TYRONE TOWNSHIP, Mich. (WOOD) — The bunker-like area built by two teenagers in the Rogue River State Game Area has been filled in, the mother of one of the boys said.

Located about a mile hike into the state game area northeast of Kent City and about 50 yards off a narrow trail, the bunker was about 15 by 15 feet and almost 3 feet deep. There were about 70 sandbags stacked around the permitter and more in the corner when News 8 visited it on June 20.

“It is a mystery,” the man who discovered the area and contacted authorities told News 8 earlier this month. “It looks like it might be more of a militia, military-type of thing to me.”

After News 8 aired a report about the bunker, one of their moms called the Kent County Sheriff’s Office and said her 15-year-old son and his friend built it.

Kymberly Pashkowsky says the Department of Natural Resources knew about the boys’ handiwork.

“DNR stated they had been watching their progress for a year, figuring it was kids,” Pashkowsky told News 8 during a conversation over Facebook. “They never left a mess or trash.”

She said the DNR planned to chat with the teenagers if they came across them, but were “not too concerned.”

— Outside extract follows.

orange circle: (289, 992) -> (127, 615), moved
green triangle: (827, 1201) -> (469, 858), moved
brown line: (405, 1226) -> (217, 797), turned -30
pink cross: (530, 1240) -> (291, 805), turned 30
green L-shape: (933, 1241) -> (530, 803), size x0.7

She said the boys, Hudson and Kouper, both love military history. They previously built a trench in a backyard when they were 8 years old.

Both are going into 10th grade. Kouper plans on going to a military university in order to become an officer, the mom said. Hudson possibly wants to go into construction.

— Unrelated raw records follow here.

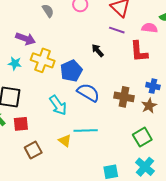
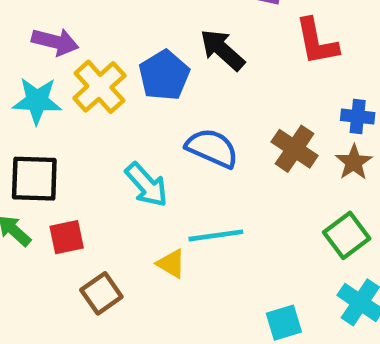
black arrow: (98, 50) -> (222, 50), size x1.5
yellow cross: (43, 60) -> (99, 87), turned 35
cyan star: (15, 63) -> (37, 101), size x1.5
blue pentagon: (71, 71) -> (164, 75), moved
brown cross: (124, 97) -> (295, 149), turned 30

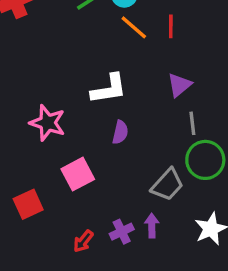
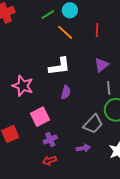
orange line: (134, 27) -> (65, 32), moved
purple arrow: (152, 226) -> (83, 148), turned 80
purple cross: (122, 232) -> (50, 139), moved
red arrow: (83, 241) -> (49, 160), moved, turned 32

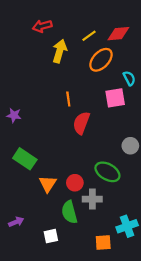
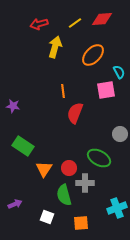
red diamond: (118, 34) -> (102, 19), moved
yellow line: (89, 36) -> (75, 23), moved
white square: (51, 236) -> (47, 217), turned 32
orange square: (103, 243) -> (81, 223), moved

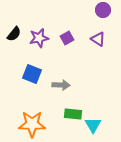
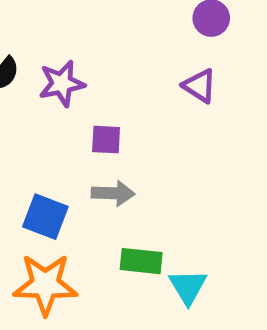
purple square: (67, 38) -> (106, 140), moved, turned 32
blue square: (32, 74) -> (45, 217), moved

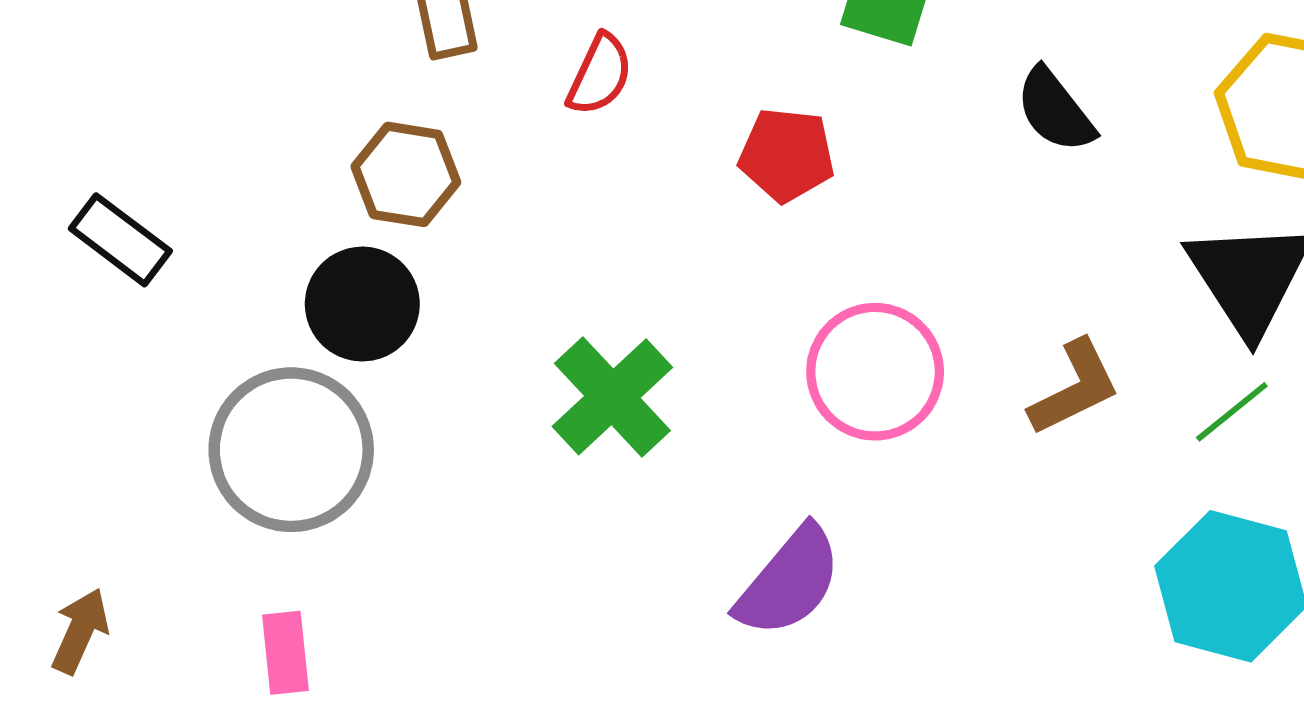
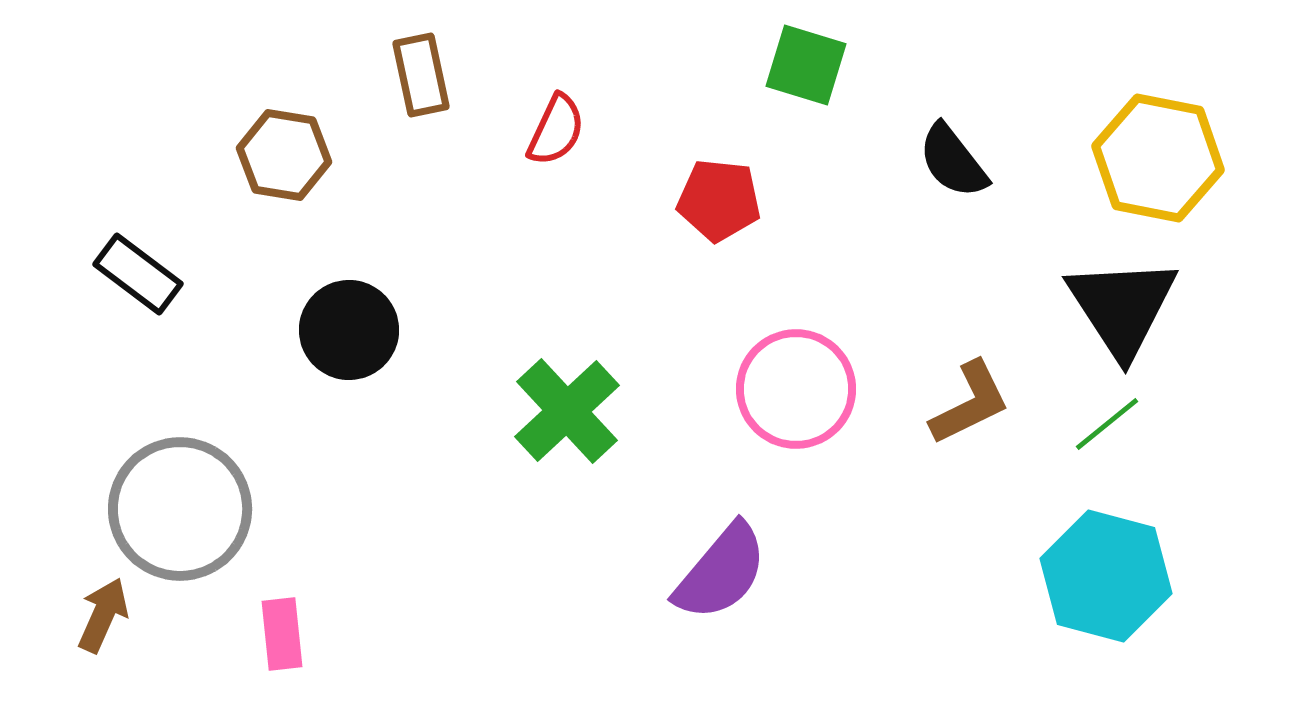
brown hexagon: (406, 174) -> (284, 155), moved
gray circle: (291, 450) -> (180, 509), moved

Pashkowsky said they knew it was on state land, but because it was so far off the trail they didn’t think it would be a big deal and did not think they were doing anything wrong.

“They were bummed to fill it in, but (it’s) not safe to go out there now (with) the world knowing,” she said. 

No charges are expected, the DNR told News 8 on June 21.

The two teens who built a bunker-like area in the Rogue River State Game Area have filled it in, the mother of one of the boys said. (Courtesy Kymberly Pashkowsky)

Their next project will be rebuilding on private property. They were given job offers to build a retaining wall and to help someone move and unload a truck, which they accepted in order to buy more sandbags.

A retired Marine offered to let them build on his 76-acre farm, Pashkowsky said.

They’ll meet this week to talk about the rules for the boys building on his property.